-- ABOUT THIS TASK --
Return all the lines below exactly as written. Drop every picture.
>>>
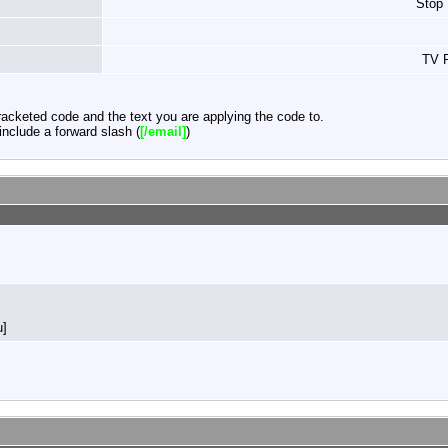
Stop
TV F
acketed code and the text you are applying the code to.
nclude a forward slash (
[/email]
)
u]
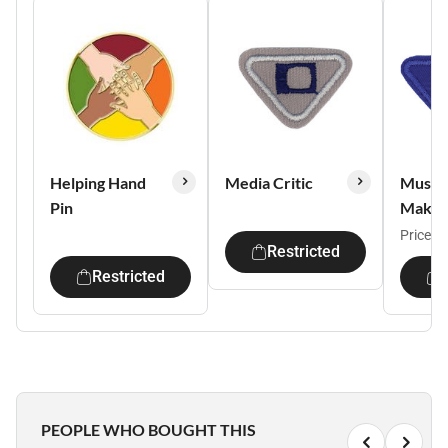
Helping Hand
Media Critic
Music
Pin
Maker
Price:
$
Restricted
Restricted
PEOPLE WHO BOUGHT THIS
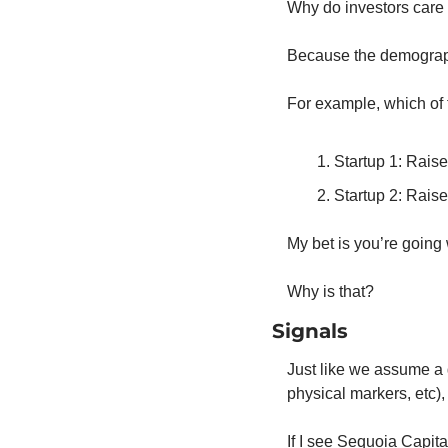
Why do investors care 
Because the demograph
For example, which of t
Startup 1: Rais
Startup 2: Rais
My bet is you’re going 
Why is that?
Signals
Just like we assume a 
physical markers, etc)
If I see Sequoia Capital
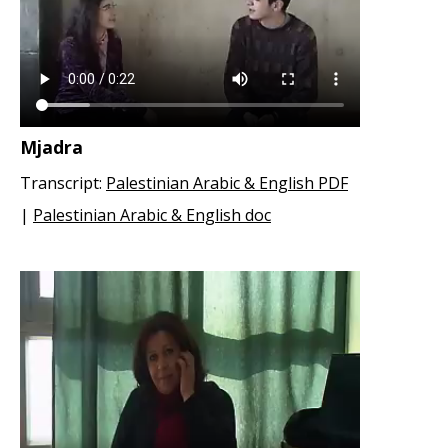
Mjadra
Transcript:
Palestinian Arabic & English PDF
|
Palestinian Arabic & English doc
<<<
-- SOLUTION --
Stop
TV F
acketed code and the text you are applying the code to.
nclude a forward slash (
[/email]
)
u]
Helping Hand
Media Critic
Music
Pin
Maker
Price:
$
Restricted
Restricted
PEOPLE WHO BOUGHT THIS
Why do investors care 
Because the demograph
For example, which of t
Startup 1: Rais
Startup 2: Rais
My bet is you’re going 
Why is that?
Signals
Just like we assume a 
physical markers, etc)
If I see Sequoia Capital
Mjadra
Transcript:
Palestinian Arabic & English PDF
|
Palestinian Arabic & English doc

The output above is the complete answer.